• _EXERCISE DESCRIPTION_
Would you retype the listing word for word, skipping its pictures?

Segment Open

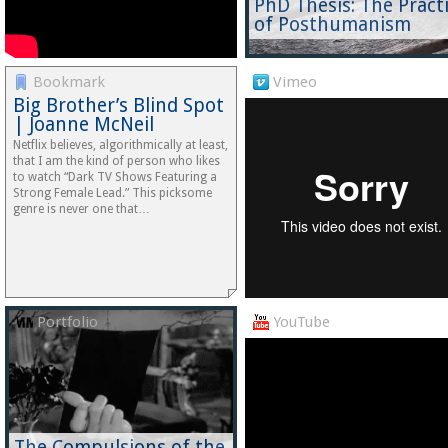
PhD Thesis: The Pract
of Posthumanism
Bookmark
Vimeo
Big Brother’s Blind Spot
| Joanne McNeil
Netflix believes, algorithmically at least,
that I am the kind of person who likes
to watch “Dark TV Shows Featuring a
Strong Female Lead.” This picksome
genre is never one that…
Portfolio
YouTube
The Compulsions of the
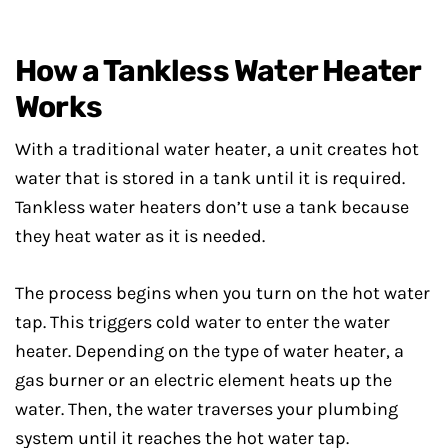
How a Tankless Water Heater
Works
With a traditional water heater, a unit creates hot
water that is stored in a tank until it is required.
Tankless water heaters don’t use a tank because
they heat water as it is needed.
The process begins when you turn on the hot water
tap. This triggers cold water to enter the water
heater. Depending on the type of water heater, a
gas burner or an electric element heats up the
water. Then, the water traverses your plumbing
system until it reaches the hot water tap.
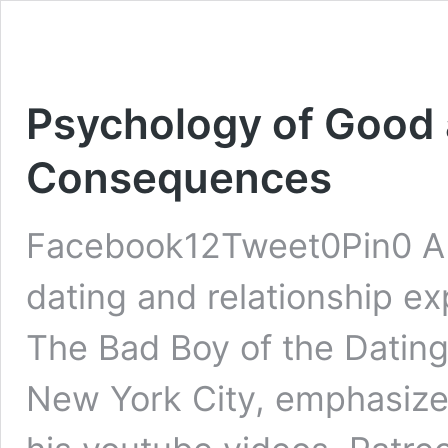
Psychology of Good 
Consequences
Facebook12Tweet0Pin0 A t
dating and relationship ex
The Bad Boy of the Dating
New York City, emphasizes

Segment Closed

• _SOLUTION FOR THIS TASK_
PhD Thesis: The Pract
of Posthumanism
Bookmark
Vimeo
Big Brother’s Blind Spot
| Joanne McNeil
Netflix believes, algorithmically at least,
that I am the kind of person who likes
to watch “Dark TV Shows Featuring a
Strong Female Lead.” This picksome
genre is never one that…
Portfolio
YouTube
The Compulsions of the
How a Tankless Water Heater
Works
With a traditional water heater, a unit creates hot
water that is stored in a tank until it is required.
Tankless water heaters don’t use a tank because
they heat water as it is needed.
The process begins when you turn on the hot water
tap. This triggers cold water to enter the water
heater. Depending on the type of water heater, a
gas burner or an electric element heats up the
water. Then, the water traverses your plumbing
system until it reaches the hot water tap.
Psychology of Good 
Consequences
Facebook12Tweet0Pin0 A t
dating and relationship ex
The Bad Boy of the Dating
New York City, emphasizes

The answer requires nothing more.